Retype only the lines below from the one with "primark-lovers-yt-channel-911/" to the one with "primary care at", inclusive, skipping every image.

---*---

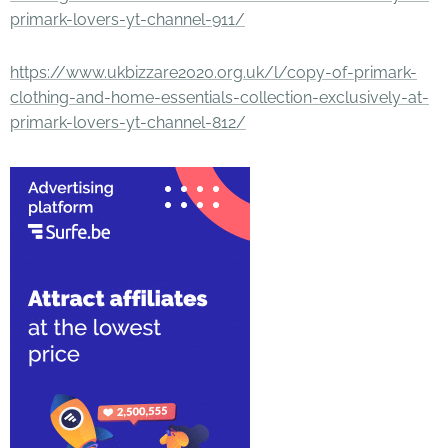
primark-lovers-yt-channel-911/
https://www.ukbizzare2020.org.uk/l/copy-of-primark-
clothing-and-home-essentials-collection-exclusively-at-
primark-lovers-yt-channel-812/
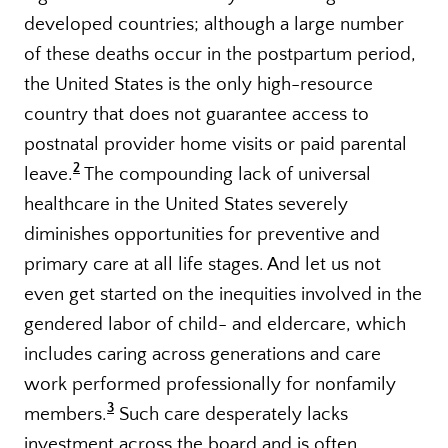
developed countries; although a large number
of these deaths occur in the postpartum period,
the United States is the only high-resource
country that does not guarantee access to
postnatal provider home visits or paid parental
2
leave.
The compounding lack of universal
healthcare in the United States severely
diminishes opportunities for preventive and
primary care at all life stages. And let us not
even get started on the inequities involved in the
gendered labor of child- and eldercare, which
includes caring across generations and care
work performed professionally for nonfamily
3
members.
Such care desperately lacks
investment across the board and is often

---*---

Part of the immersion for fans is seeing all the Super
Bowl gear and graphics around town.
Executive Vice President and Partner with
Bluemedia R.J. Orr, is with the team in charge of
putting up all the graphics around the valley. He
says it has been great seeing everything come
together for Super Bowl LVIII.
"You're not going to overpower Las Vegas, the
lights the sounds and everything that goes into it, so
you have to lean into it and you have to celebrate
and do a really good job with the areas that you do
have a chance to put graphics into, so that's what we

---*---

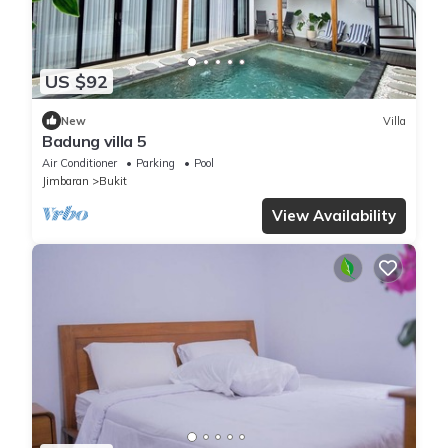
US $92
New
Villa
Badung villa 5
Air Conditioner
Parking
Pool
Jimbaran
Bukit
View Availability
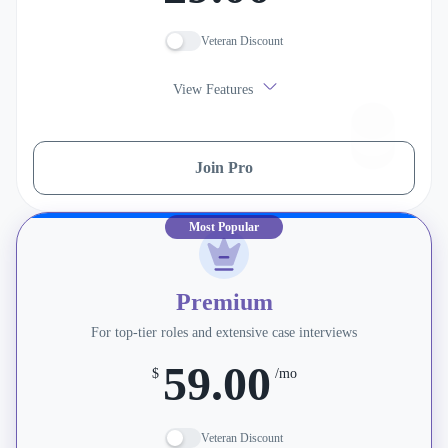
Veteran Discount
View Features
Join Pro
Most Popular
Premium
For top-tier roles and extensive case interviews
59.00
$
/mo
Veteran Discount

---*---

# Answer to this problem
primark-lovers-yt-channel-911/
https://www.ukbizzare2020.org.uk/l/copy-of-primark-
clothing-and-home-essentials-collection-exclusively-at-
primark-lovers-yt-channel-812/
developed countries; although a large number
of these deaths occur in the postpartum period,
the United States is the only high-resource
country that does not guarantee access to
postnatal provider home visits or paid parental
2
leave.
The compounding lack of universal
healthcare in the United States severely
diminishes opportunities for preventive and
primary care at all life stages. And let us not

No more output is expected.